Une bonne nutrition contribue à une bonne vigilance à l’école et entraîne généralement de meilleurs résultats en période d’examens. Par contre, bien se nourrir sur le campus de l’UdeS présentement signifie se nourrir d’une nourriture fade et sans goût. À moins de se préparer de bons petits plats maison, il est difficile, voire impossible de bien se nourrir à l’UdeS.
Emmy Grand-Maison
C’est un fait, la nourriture de certaines cafétérias facultaires manque de variété et de goût. Mais la nourriture de la cafétéria principale est loin d’être mieux. Sauf peut-être durant l’heure du repas. Et encore… Si vous vous présentez en dehors de ces heures de pointe, en général seul le comptoir restaurant-minute est ouvert.
1ere expérience Chartwells
Je me rends à la cafétéria. Je suis accueillie par la face de bœuf de l’employée, qui use du non-verbal pour me faire comprendre que je la dérange dans son ménage. Je demande au deuxième employé un demi-club sandwich. L’employée s’insurge contre celui qui me sert, car apparemment, un demi-club, ça ne se fait pas. Même si vous ne mangez pas un club sandwich entier, vous êtes restreints au gaspillage, car le prix n’est pas dans la caisse. Pour avoir déjà travaillé avec une caisse enregistreuse, diviser un prix en deux et l’entrer à la main est simple comme bonjour!
2e essai à la cafétéria principale
Deuxième fringale, je me présente à la cafétéria vers 14 heures. J’aurais aimé une assiette santé, mais seuls les plats du restaurant-minute et les soupes sont servis. Je choisis le spécial du jour, deux hot-dogs et un bébé poutine pour 5,69 $ plus taxes. Lorsque j’arrive à la caisse, la caissière m’explique qu’à ce prix, un breuvage est inclus. Ce dernier en main, je reviens à la caisse qui indique 9,87! Pour 2 hot-dogs, sept frites, quatre morceaux de fromage en grains et une liqueur en fontaine de 10 onces! J’explique à la dame, que le prix écrit est 5,69 $. Après vérification, j’avais raison, mais le breuvage n’est pas inclus.
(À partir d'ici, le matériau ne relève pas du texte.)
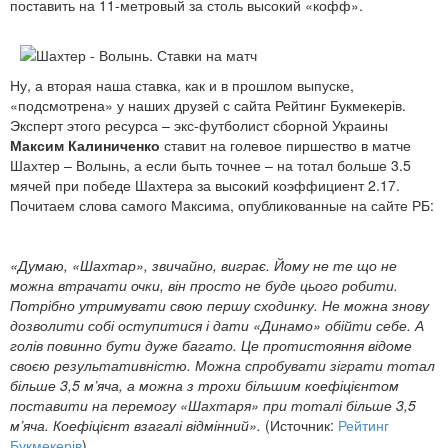
поставить на 11-метровый за столь высокий «кофф».
Ну, а вторая наша ставка, как и в прошлом выпуске,
«подсмотрена» у наших друзей с сайта Рейтинг Букмекерів.
Эксперт этого ресурса – экс-футболист сборной Украины
Максим Калиниченко
ставит на голевое пиршество в матче
Шахтер – Волынь, а если быть точнее – на тотал больше 3.5
мячей при победе Шахтера за высокий коэффициент 2.17.
Почитаем слова самого Максима, опубликованные на сайте РБ:
«Думаю, «Шахтар», звичайно, виграє. Йому не те що не
можна втрачати очки, він просто не буде цього робити.
Потрібно утримувати свою першу сходинку. Не можна знову
дозволити собі оступитися і дати «Динамо» обійти себе. А
голів повинно бути дуже багато. Це протистояння відоме
своєю результативністю. Можна спробувати зіграти тотал
більше 3,5 м’яча, а можна з трохи більшим коефіцієнтом
поставити на перемогу «Шахтаря» при тоталі більше 3,5
м’яча. Коефіцієнт взагалі відмінний».
(Источник:
Рейтинг
Букмекерів
)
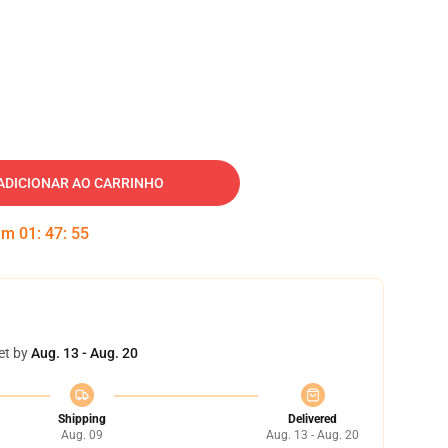
ADICIONAR AO CARRINHO
 em
01
:
47
:
54
et by
Aug. 13 - Aug. 20
Shipping
Delivered
Aug. 09
Aug. 13 - Aug. 20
Au diable le breuvage, je ne paie pas 10 $ pour ça!
Chartwells, banni de mon alimentation
En pleine heure du dîner, je choisis le spécial du chef: poulet à la canneberge avec une patate, fade, légumes congelés, petit dessert et breuvage. La facture s’élève à 10,67 $. Toute en appétit, je me rends compte que le poulet est rose, donc pas cuit! Yark, la texture est caoutchouteuse, il est évident que la viande n’est pas suffisamment cuite. Je retourne le poulet à l’employé qui me répond que c’est normal: «Il est cuit à la vapeur et parfaitement cuit.» J’en cuisine du poulet, ce poulet n’était pas suffisamment cuit. Il est hors de question que j’attrape la salmonelle!
Une bonne alimentation est primordiale pour être énergique et vigilant, c’est un fait. Les étudiants sont pauvres, c’est une réalité. De plus, en fin de session, ils n’ont pas le temps de cuisiner et passent souvent plusieurs heures consécutives sur le campus. L’Université de Sherbrooke, pour continuer de s’afficher comme première au classement, devrait voir à ce que ses élèves étudiants obtiennent des services alimentaires adéquats et qui répondent aux besoins de sa clientèle. Ne perdez surtout pas le dossier de la coopérative de vue, elle représente une des issues pour remédier à cette situation inacceptable.